**Work request:** Each record below must come back exactly as written; its pictures must not.

**Input data:**
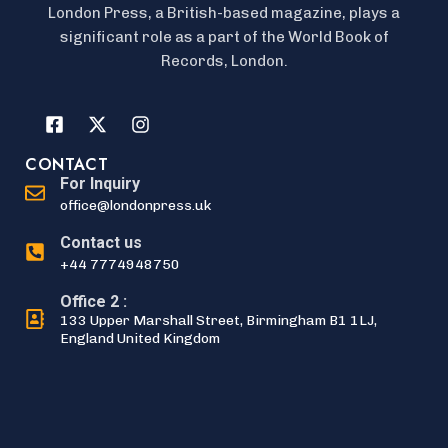
London Press, a British-based magazine, plays a
significant role as a part of the World Book of
Records, London.
CONTACT
For Inquiry
office@londonpress.uk
Contact us
+44 7774948750
Office 2 :
133 Upper Marshall Street, Birmingham B1 1LJ,
England United Kingdom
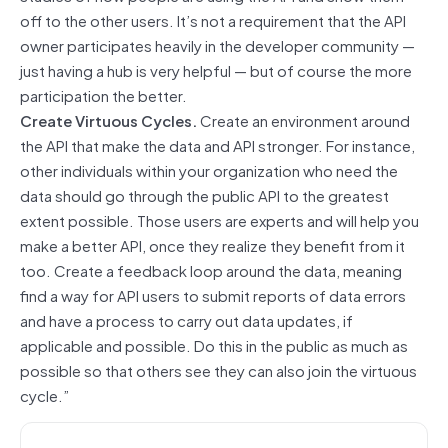
off to the other users. It’s not a requirement that the API
owner participates heavily in the developer community —
just having a hub is very helpful — but of course the more
participation the better.
Create Virtuous Cycles.
Create an environment around
the API that make the data and API stronger. For instance,
other individuals within your organization who need the
data should go through the public API to the greatest
extent possible. Those users are experts and will help you
make a better API, once they realize they benefit from it
too. Create a feedback loop around the data, meaning
find a way for API users to submit reports of data errors
and have a process to carry out data updates, if
applicable and possible. Do this in the public as much as
possible so that others see they can also join the virtuous
cycle.”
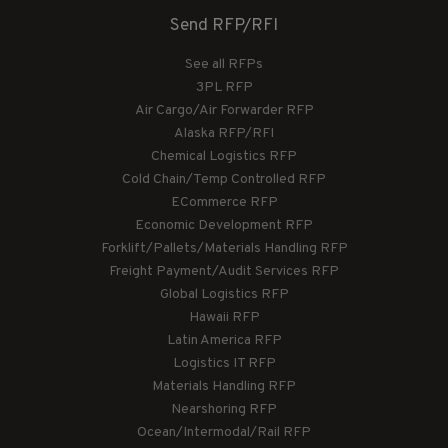
Send RFP/RFI
See all RFPs
3PL RFP
Air Cargo/Air Forwarder RFP
Alaska RFP/RFI
Chemical Logistics RFP
Cold Chain/Temp Controlled RFP
ECommerce RFP
Economic Development RFP
Forklift/Pallets/Materials Handling RFP
Freight Payment/Audit Services RFP
Global Logistics RFP
Hawaii RFP
Latin America RFP
Logistics IT RFP
Materials Handling RFP
Nearshoring RFP
Ocean/Intermodal/Rail RFP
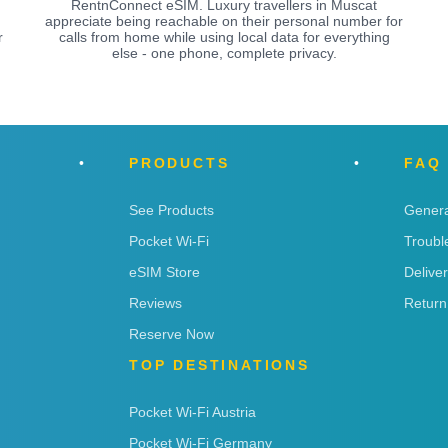
RentnConnect eSIM. Luxury travellers in Muscat
appreciate being reachable on their personal number for
r
calls from home while using local data for everything
else - one phone, complete privacy.
PRODUCTS
FAQ
See Products
Genera
Pocket Wi-Fi
Troubl
eSIM Store
Delive
Reviews
Return
Reserve Now
TOP DESTINATIONS
Pocket Wi-Fi Austria
Pocket Wi-Fi Germany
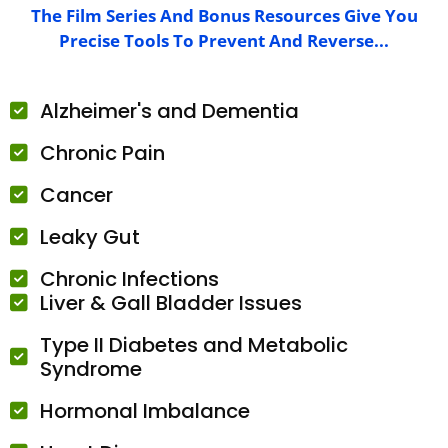
The Film Series And Bonus Resources Give You
Precise Tools To Prevent And Reverse...
Alzheimer's and Dementia
Chronic Pain
Cancer
Leaky Gut
Chronic Infections
Liver & Gall Bladder Issues
Type II Diabetes and Metabolic
Syndrome
Hormonal Imbalance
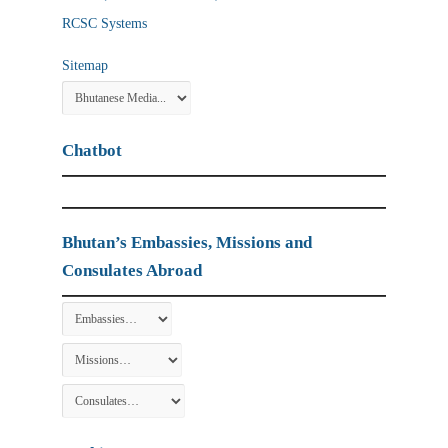
RCSC Systems
Sitemap
Chatbot
Bhutan’s Embassies, Missions and
Consulates Abroad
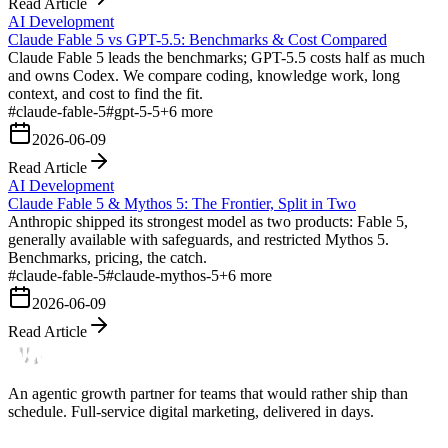
Read Article
AI Development
Claude Fable 5 vs GPT-5.5: Benchmarks & Cost Compared
Claude Fable 5 leads the benchmarks; GPT-5.5 costs half as much
and owns Codex. We compare coding, knowledge work, long
context, and cost to find the fit.
#
claude-fable-5
#
gpt-5-5
+
6
more
2026-06-09
Read Article
AI Development
Claude Fable 5 & Mythos 5: The Frontier, Split in Two
Anthropic shipped its strongest model as two products: Fable 5,
generally available with safeguards, and restricted Mythos 5.
Benchmarks, pricing, the catch.
#
claude-fable-5
#
claude-mythos-5
+
6
more
2026-06-09
Read Article
An agentic growth partner for teams that would rather ship than
schedule. Full-service digital marketing, delivered in days.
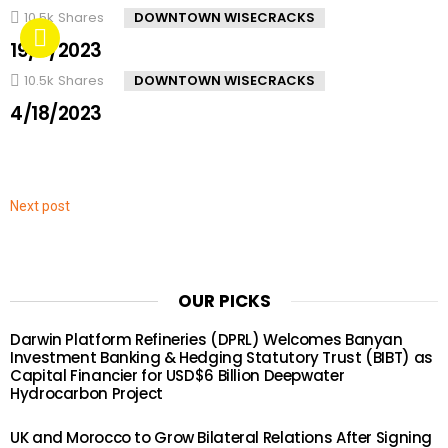
10.5k
Shares
DOWNTOWN WISECRACKS
19/4/2023
10.5k
Shares
DOWNTOWN WISECRACKS
4/18/2023
Next post
OUR PICKS
Darwin Platform Refineries (DPRL) Welcomes Banyan
Investment Banking & Hedging Statutory Trust (BIBT) as
Capital Financier for USD$6 Billion Deepwater
Hydrocarbon Project
UK and Morocco to Grow Bilateral Relations After Signing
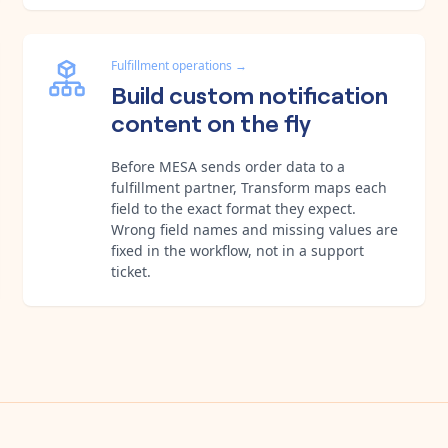
Fulfillment operations
→
Build custom notification
content on the fly
Before MESA sends order data to a
fulfillment partner, Transform maps each
field to the exact format they expect.
Wrong field names and missing values are
fixed in the workflow, not in a support
ticket.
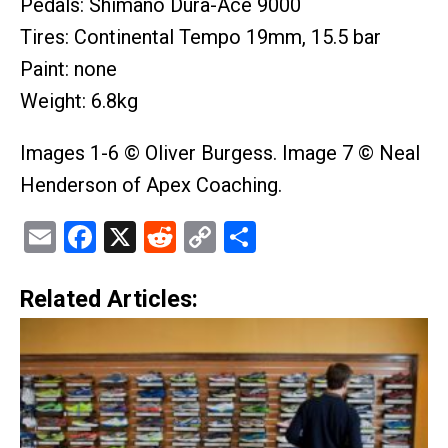
Pedals: Shimano Dura-Ace 9000
Tires: Continental Tempo 19mm, 15.5 bar
Paint: none
Weight: 6.8kg
Images 1-6 © Oliver Burgess. Image 7 © Neal
Henderson of Apex Coaching.
Email
Facebook
X
Reddit
Copy
Share
Link
Related Articles:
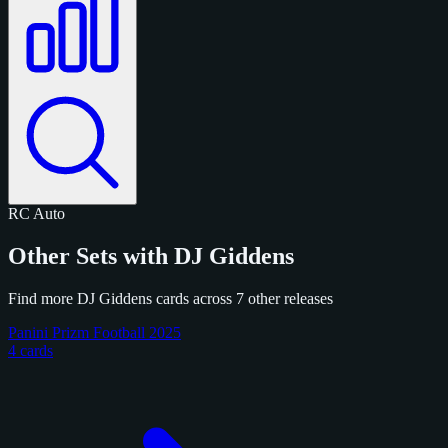
RC
Auto
Other Sets with DJ Giddens
Find more DJ Giddens cards across 7 other releases
Panini Prizm Football 2025
4 cards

**Written response:**
London Press, a British-based magazine, plays a
significant role as a part of the World Book of
Records, London.
CONTACT
For Inquiry
office@londonpress.uk
Contact us
+44 7774948750
Office 2 :
133 Upper Marshall Street, Birmingham B1 1LJ,
England United Kingdom
off to the other users. It’s not a requirement that the API
owner participates heavily in the developer community —
just having a hub is very helpful — but of course the more
participation the better.
Create Virtuous Cycles.
Create an environment around
the API that make the data and API stronger. For instance,
other individuals within your organization who need the
data should go through the public API to the greatest
extent possible. Those users are experts and will help you
make a better API, once they realize they benefit from it
too. Create a feedback loop around the data, meaning
find a way for API users to submit reports of data errors
and have a process to carry out data updates, if
applicable and possible. Do this in the public as much as
possible so that others see they can also join the virtuous
cycle.”
Send RFP/RFI
See all RFPs
3PL RFP
Air Cargo/Air Forwarder RFP
Alaska RFP/RFI
Chemical Logistics RFP
Cold Chain/Temp Controlled RFP
ECommerce RFP
Economic Development RFP
Forklift/Pallets/Materials Handling RFP
Freight Payment/Audit Services RFP
Global Logistics RFP
Hawaii RFP
Latin America RFP
Logistics IT RFP
Materials Handling RFP
Nearshoring RFP
Ocean/Intermodal/Rail RFP
RentnConnect eSIM. Luxury travellers in Muscat
appreciate being reachable on their personal number for
r
calls from home while using local data for everything
else - one phone, complete privacy.
PRODUCTS
FAQ
See Products
Genera
Pocket Wi-Fi
Troubl
eSIM Store
Delive
Reviews
Return
Reserve Now
TOP DESTINATIONS
Pocket Wi-Fi Austria
Pocket Wi-Fi Germany
The Film Series And Bonus Resources Give You
Precise Tools To Prevent And Reverse...
Alzheimer's and Dementia
Chronic Pain
Cancer
Leaky Gut
Chronic Infections
Liver & Gall Bladder Issues
Type II Diabetes and Metabolic
Syndrome
Hormonal Imbalance
RCSC Systems
Sitemap
Chatbot
Bhutan’s Embassies, Missions and
Consulates Abroad
Read Article
AI Development
Claude Fable 5 vs GPT-5.5: Benchmarks & Cost Compared
Claude Fable 5 leads the benchmarks; GPT-5.5 costs half as much
and owns Codex. We compare coding, knowledge work, long
context, and cost to find the fit.
#
claude-fable-5
#
gpt-5-5
+
6
more
2026-06-09
Read Article
AI Development
Claude Fable 5 & Mythos 5: The Frontier, Split in Two
Anthropic shipped its strongest model as two products: Fable 5,
generally available with safeguards, and restricted Mythos 5.
Benchmarks, pricing, the catch.
#
claude-fable-5
#
claude-mythos-5
+
6
more
2026-06-09
Read Article
An agentic growth partner for teams that would rather ship than
schedule. Full-service digital marketing, delivered in days.
10.5k
Shares
DOWNTOWN WISECRACKS
19/4/2023
10.5k
Shares
DOWNTOWN WISECRACKS
4/18/2023
Next post
OUR PICKS
Darwin Platform Refineries (DPRL) Welcomes Banyan
Investment Banking & Hedging Statutory Trust (BIBT) as
Capital Financier for USD$6 Billion Deepwater
Hydrocarbon Project
UK and Morocco to Grow Bilateral Relations After Signing
Fulfillment operations
→
Build custom notification
content on the fly
Before MESA sends order data to a
fulfillment partner, Transform maps each
field to the exact format they expect.
Wrong field names and missing values are
fixed in the workflow, not in a support
ticket.
Pedals: Shimano Dura-Ace 9000
Tires: Continental Tempo 19mm, 15.5 bar
Paint: none
Weight: 6.8kg
Images 1-6 © Oliver Burgess. Image 7 © Neal
Henderson of Apex Coaching.
Email
Facebook
X
Reddit
Copy
Share
Link
Related Articles:
RC
Auto
Other Sets with DJ Giddens
Find more DJ Giddens cards across 7 other releases
Panini Prizm Football 2025
4 cards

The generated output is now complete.